The University of Oregon quarterback who passed for 300 yards or more in a game six times, threw for 3,224 yards and 22 touchdowns?

Folks, this was your all-conference honorable mention .

The USC quarterback who is bidding to become the first non-running back to win a Heisman Trophy at Tailback U?

Well, the Stanford kid once chased him to wide receiver when they were high school teammates.


The California quarterback, a face in this crowd, may some day be playing in a Super Bowl near you.

The UCLA quarterback threw four interceptions. All year.

The Arizona quarterback, despite his numbers, has to take a number for the purposes of this examination.

The quarterback at Arizona State, a sophomore, may eventually be better than all his elders.


The bad news for defenses is that eight of the 10 conference starters have returned to wreak further havoc.

“It’s a nightmare, no doubt,” Cal defensive coordinator Artie Gigantino said. “The problem is a quarterback, with his arm, can beat you. You can stop a great running back. But when a quarterback gets hot, he can kill you.”

Sports information directors up and down the coast are tripping over their brochures.

USC’s Rob Johnson, most experts agree, leads the Pac-10 pack. The Trojans wasted no time in touting Johnson on the media cover as “Heisman Candidate.” Of course, Heisman hype and pro potential are different animals when it comes to quarterbacks (see Gino Torretta, Charlie Ward, Ty Detmer, et al.).


So, while Johnson may be all the rave with the NFL, Stanford’s Steve Stenstrom has the numbers and certainly the right publicity director, Coach Bill Walsh, passing out leaflets in the Heisman marketing campaign.
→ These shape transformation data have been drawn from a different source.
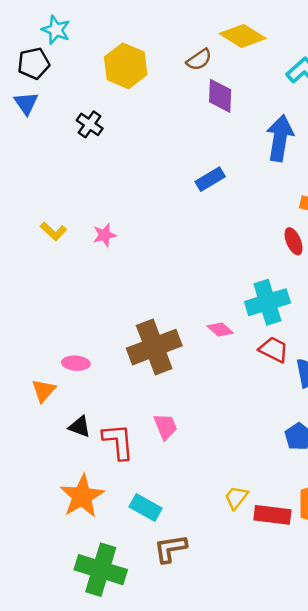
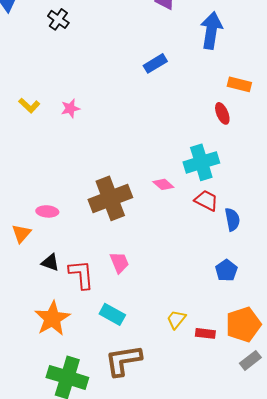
cyan rectangle: (146, 507) -> (112, 314), moved
red rectangle: (272, 515) -> (205, 333), size x0.7
brown L-shape: (170, 549) -> (123, 360), size x1.4

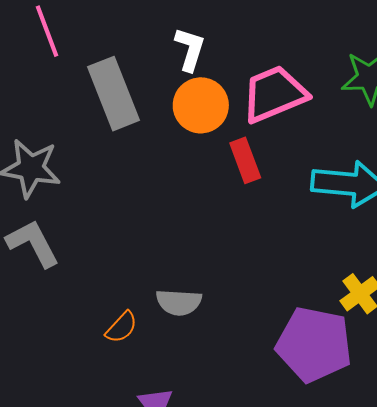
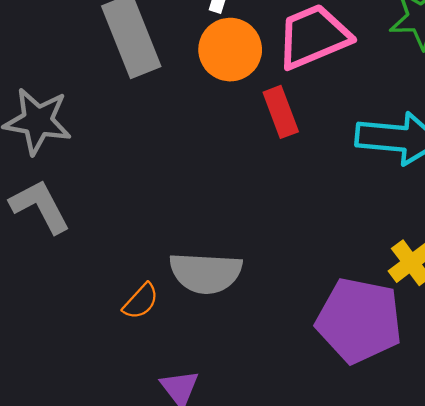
gray semicircle: (179, 302) -> (206, 273), size x1.4

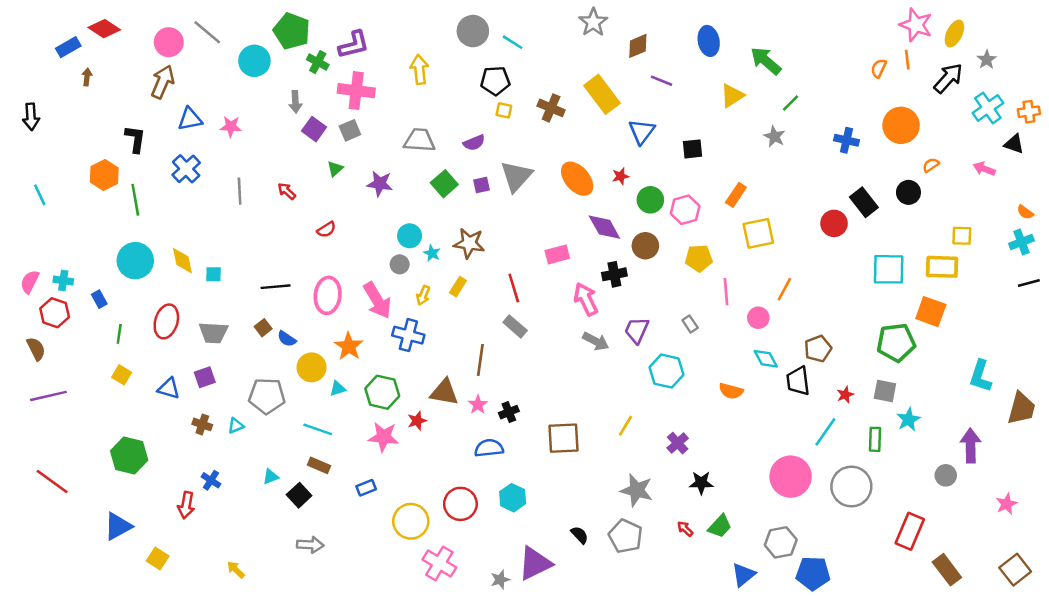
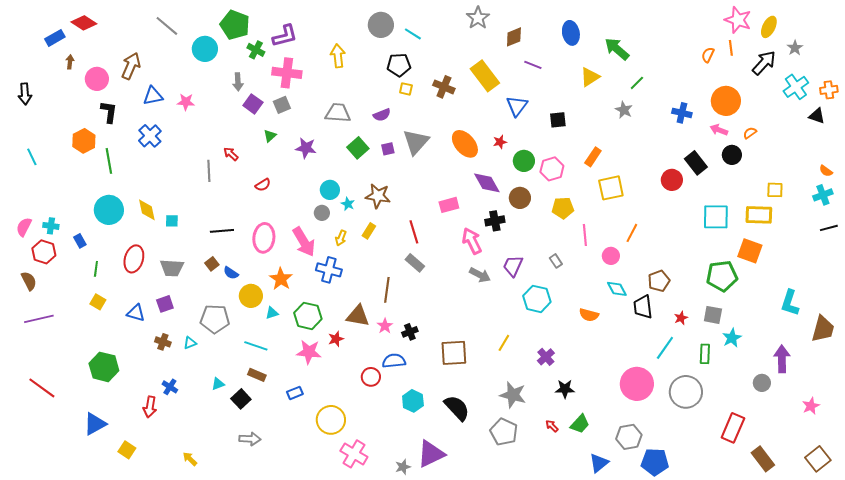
pink circle: (169, 42) -> (97, 79), moved
pink arrow: (984, 169) -> (719, 130), moved
gray line: (240, 191) -> (209, 171), moved
red circle: (460, 504) -> (371, 377), moved, size x0.7
black semicircle: (580, 535) -> (457, 408), moved, size x1.8

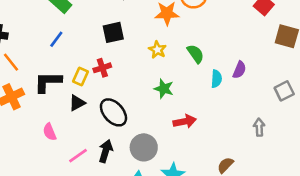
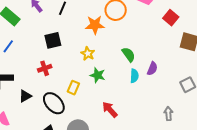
green semicircle: (196, 54) -> (129, 55), moved
yellow rectangle: (80, 77) -> (73, 88), moved
green star: (164, 89) -> (98, 75), moved
red arrow: (185, 121) -> (110, 110), turned -120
“Already ahead of 70% of the NFL quarterbacks in terms of throwing to alternative receivers,” the respected Walsh bellowed about Stenstrom for the preseason publications.

Across the Bay, Cal’s Dave Barr cranks up for his senior season having set the conference record last year for passing efficiency with a mark of 164.5--10th-best in NCAA history.
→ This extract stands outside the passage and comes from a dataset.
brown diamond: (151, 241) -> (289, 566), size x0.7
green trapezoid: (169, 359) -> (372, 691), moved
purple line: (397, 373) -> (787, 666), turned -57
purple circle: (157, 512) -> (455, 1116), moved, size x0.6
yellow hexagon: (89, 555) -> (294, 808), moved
Yet, he can hardly get a Heisman word in edgewise in a conference that already includes Johnson, Stenstrom and UCLA receiver J.J. Stokes.
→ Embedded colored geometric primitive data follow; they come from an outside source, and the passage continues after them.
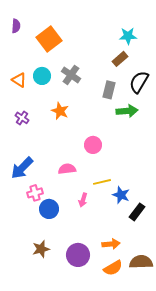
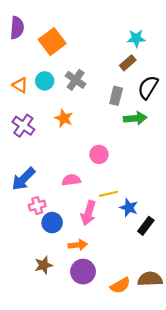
purple semicircle: (16, 26) -> (17, 28), size x1.5
purple cross: (22, 118) -> (23, 126), size x1.5
pink arrow: (83, 200) -> (88, 213), size x1.6
orange arrow: (111, 244) -> (78, 245), moved

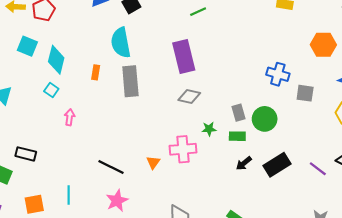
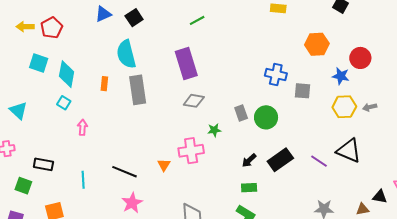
green rectangle: (237, 136) -> (249, 188), moved
cyan line: (69, 195) -> (83, 180), moved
Barr said he doesn’t mind the competition.

“I couldn’t really care less who’s out there,” he said. “It’s not going to be a battle of numbers. We all have our own goals. Anyway, the numbers don’t tell everything.”

The logjam figures to cause more headaches for conferences SIDs, some of whom are trying to get out the vote.

“We’re all going to be beating up on each other,” Stanford SID Gary Migdol conceded.


“They’re all going to have great years. Someone will rise to the top. It will likely depend on how the team is doing.”

Johnson, Stenstrom and Barr make up the prime-time short list, but the Pac-10 quarterback well may run six or seven deep. Taking aim behind the big guns are Danny O’Neil of Oregon, Wayne Cook of UCLA, Dan White of Arizona, Jake Plummer of Arizona State and perhaps Damon Huard of Washington.

“When you have two quarterbacks that are Heisman candidates (Stenstrom and Johnson), everybody else is going to be overshadowed,” acknowledged O’Neil of Oregon. “Look at what Cook did. He was the quarterback who took his team to the Rose Bowl, he’s returning, and he’s barely mentioned. That’s tough.”

The draftniks already are touting the pro potential of Plummer, the ASU sophomore.


“He’s one of the top three quarterbacks in the country right now,” Mel Kiper Jr. contends. “He has a chance to be as good as any quarterback in the Pac-10 since Elway.”

So, this is the best returning group of Pac-10 quarterbacks ever?

Not so fast. The Class of 1988 still holds the distinction with its group of Troy Aikman, UCLA; Rodney Peete, USC; Bill Musgrave, Oregon; Timm Rosenbach, Washington State; Troy Taylor, Cal; Erik Wilhelm, Oregon State, and Cary Conklin, Washington.

All seven were NFL draft picks.


The 1994 cast, at least for now, does not measure up.

“If I had to put them in order now, where I thought they’d fall (in the draft), I’d go Johnson, Stenstrom, Barr and O’Neil,” said John Becker, the Rams’ director of player personnel.

Some, however, aren’t sold on Stenstrom’s arm strength.

“Bill Walsh can say all he wants about how great a quarterback Steve Stenstrom is,” Kiper said. “But Steve Stenstrom is not going to carry a great grade heading into the NFL draft. Now, if (Walsh) had Rob Johnson and was saying those things about him, it would carry more weight, because Rob Johnson can play for anybody.”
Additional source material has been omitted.